# Utah County Turkey Assistance!



## irwinfletcher (May 24, 2011)

Hello,
I moved to Utah a couple of years ago and this is my first year hunting Turkey here. I've hunted them in Iowa where I was from; however I was hoping to get on here and gain any knowledge of where I may stumble across some gobblers! I'm hunting with a bow and haven't had any success so far locating the birds so any assistance would be greatly appreciated in Utah County. 

Thanks!!! 
Mike


----------



## Guest (May 24, 2011)

its gonna be tough locating public land birds this late in the game in utah county..... but i will give you one hint as to where ive seen some in the last few day.... the left fork in "Hobble Creek"......


----------



## Packout (Nov 20, 2007)

This has been a really tough year due to the fact that access has been limited. You'll need to strap on the boots and hike in to areas that are not easily accessible. 

I have been trying to get my 11 year old on his first bird. It has been very tough. Saturday night we saw a flock of 6 mature toms all together, but interest in calls or decoys. It has been an odd year.


----------



## flyfitch (Sep 22, 2007)

kill_'em_all said:


> its gonna be tough locating public land birds this late in the game in utah county..... but i will give you one hint as to where ive seen some in the last few day.... the left fork in "Hobble Creek"......

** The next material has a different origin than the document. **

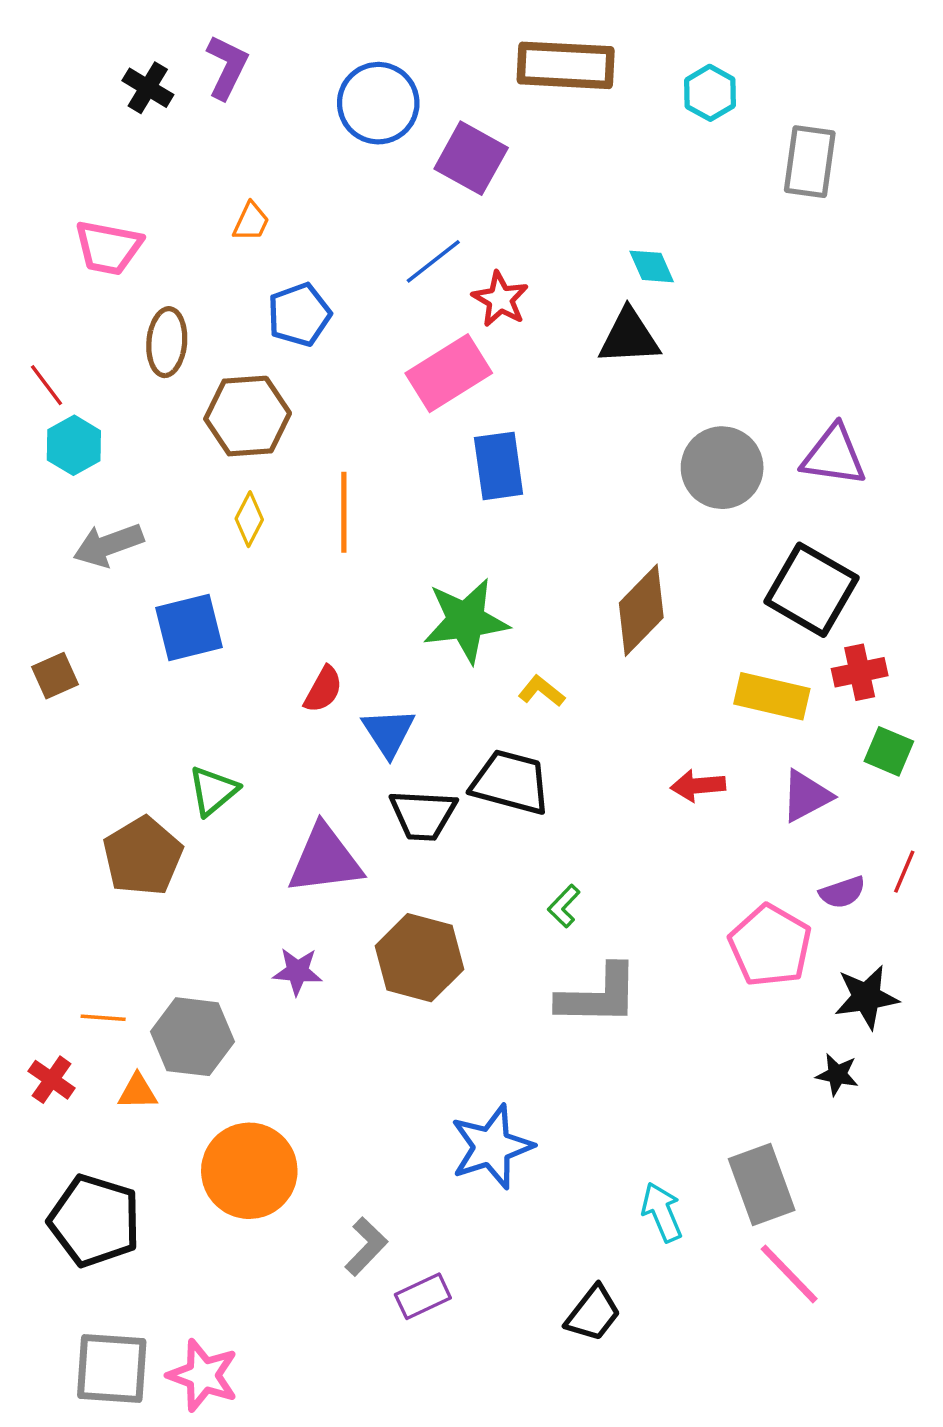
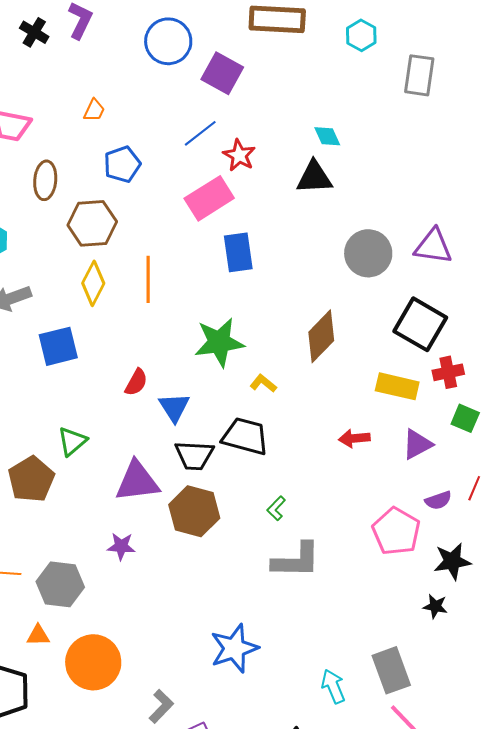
yellow diamond: (249, 519) -> (93, 283), size x1.4
brown hexagon: (419, 958) -> (194, 511), moved
orange triangle: (138, 1092) -> (38, 635), moved

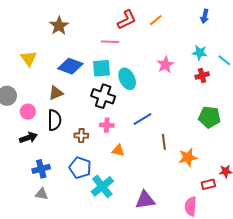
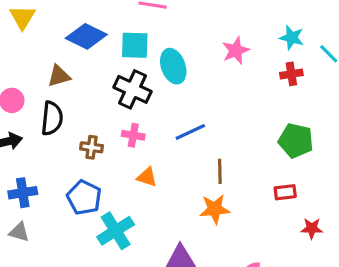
orange star: (188, 157) -> (215, 209), moved
red rectangle: (208, 184) -> (285, 192), moved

That is where I have seen them also. In fact, I am heading up there tomorrow. A lot of hiking has been involved, and will be again tomorrow. A LOT of private property, but if you head up the Squaw Peak road, I have seen them up there. I have also seen a lot of other people up there, but not many who are willing to hike. The moral of the story... be ready to put on some miles. 
By the way kill em all, thanks for the help with Nebo. I still may go down there if I can't get one either in Hobble Creek, or I may try again where I have always seen them years past in Spanish Fork Canyon.


----------



## irwinfletcher (May 24, 2011)

Thanks for the feedback! Much appreciated. Hopefully with this warmer, dryer weather they'll come out and play. Best of luck to all.


----------



## MWScott72 (May 23, 2011)

Fletch-
Be careful with your calling. It doesn't seem that the birds are all that interested this year (crazy weather most likely), and the tom that I've been chasing the last 2 weeks actually runs the other direction if you hit him with yelps (unfortunately for "Tom", my buddy got him this morning while he was on his flight path crossing the canyon he called home. Guess I need to find another bird for the home stretch). I'd stick with limited clucks and purrs or you may end up blasting them out of the County. Good luck.


----------